As pressões realizadas por movimentos sociais do campo sobre o órgão – por meio de ocupações de superintendências e manifestações – pela realização da Reforma Agrária sempre colocaram em pauta o desempenho do Incra. E as respostas sempre foram: baixo orçamento, pouco pessoal e precária infra-estrutura. O que indica o abandono de um programa de Reforma Agrária para o país e a fragilidade da estrutura voltada para a questão. Reivindicações como a reestruturação e o fortalecimento do Incra foram incluídas em pautas de negociações com o governo, assim como a atualização dos índices de produtividade – usado nas vistorias do Incra e que determinam se a área é produtiva ou não. Porém, pouco se avançou e as mais de 120 mil famílias continuam acampadas pelo Brasil.
O papel do Incra
A luta pela terra existe há tempos. Muito antes da existência do MST e outros movimentos sociais que lutam pela Reforma Agrária. E esteve presente em muitos discursos, até mesmo dos militares, que em 1964 colocaram a Reforma Agrária como uma de suas prioridades. Isso culminou na criação do Estatuto da Terra – que nunca foi devidamente utilizado e tinha como único objetivo frear os movimentos camponeses e toda a mobilização popular que estava em ascendência desde a década de 50.
Foram pouquíssimas desapropriações neste período. Na verdade, eram feitas regularizações concebidas como projetos de colonização realizados principalmente na região amazônica.
Em nove de julho de 1970 se criou o Instituto Nacional de Colonização e Reforma Agrária, o Incra, com o papel de realizar a Reforma Agrária e impulsionar a agricultura brasileira. O órgão deveria nortear suas ações por meio do conteúdo – em sua maioria de cunho político – do Estatuto da Terra.

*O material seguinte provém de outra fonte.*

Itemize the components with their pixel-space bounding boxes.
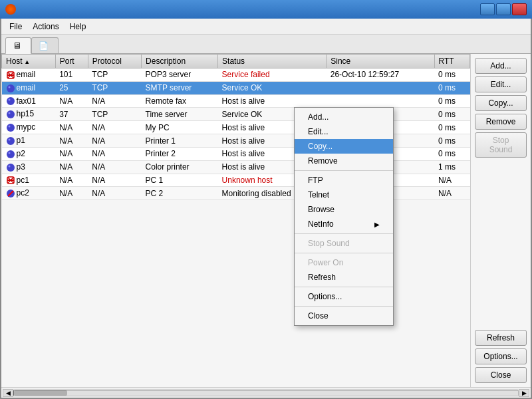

O Instituto absorveu as funções dos antigos Inda (Instituto Nacional de Desenvolvimento Rural) e Ibra (Instituto Brasileiro de Reforma Agrária)– ambos criados no período da ditadura.
Hoje, 38 anos depois de sua criação, a denúncia de que a política do Incra é responsável pelo desmatamento na região amazônica, em especial no estado do Mato Grosso; e também a idéia do ministro Mangabeira Unger de criar um outro órgão responsável pela regularização fundiária na Amazônia Legal, reascendem as discussões sobre o papel do Instituto e como ele vem sendo cumprido ou não.